Découverte du Paradis

Ce jardin d’Éden, Kabila l’a découvert il y a près de vingt ans, alors qu’il venait d’être propulsé à la tête du pays après l’assassinat de son père, Laurent-Désiré. Alors âgé de 29 ans, le jeune homme, qui avait grandi entre le maquis de la rébellion paternelle, dans le Sud-Kivu, et la Tanzanie, où l’on trouvait déjà certaines des plus belles réserves de faune sauvage du continent, ne se sentait pas très à son aise à Kinshasa, anarchique capitale de plus de 10 millions d’habitants. Jusqu’à ce qu’il tombe sur cette vallée où serpente une paisible rivière.

Rapidement, il installe quelques préfabriqués sur l’une des rives. « C’est dans ces bâtiments, déjà, que nous avions préparé les négociations pour les accords de Sun City, en 2002 », se souvient Barnabé Kikaya bin Karubi, un intime de Kabila depuis l’arrivée de ce dernier au pouvoir. À cet endroit où la N’Sele dessine un « S », les baraquements ont été remplacés par un restaurant avec piscine. Kabila s’y promène encore régulièrement et pose parfois pour des selfies avec les visiteurs.

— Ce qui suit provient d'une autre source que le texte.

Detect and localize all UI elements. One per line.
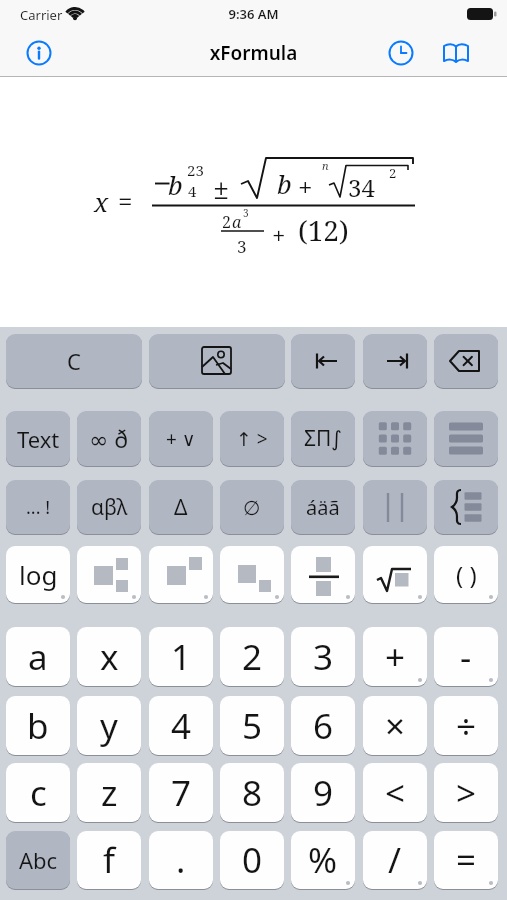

Afin d’en faire son royaume, il a dû négocier avec la chefferie bateke. « Il a construit des écoles, des routes et des dispensaires », énumère Kikaya bin Karubi. Mais l’acquisition formelle de cet immense terrain (19 000 ha au total, dont la moitié seulement est consacrée à la réserve de la N’Sele) reste nimbée de mystère. C’est l’une des rares propriétés de Kabila dont la trace n’a pas été retrouvée lors de l’exhaustive enquête menée par Bloomberg et le Groupe d’étude sur le Congo sur le patrimoine du chef de l’État, en 2017.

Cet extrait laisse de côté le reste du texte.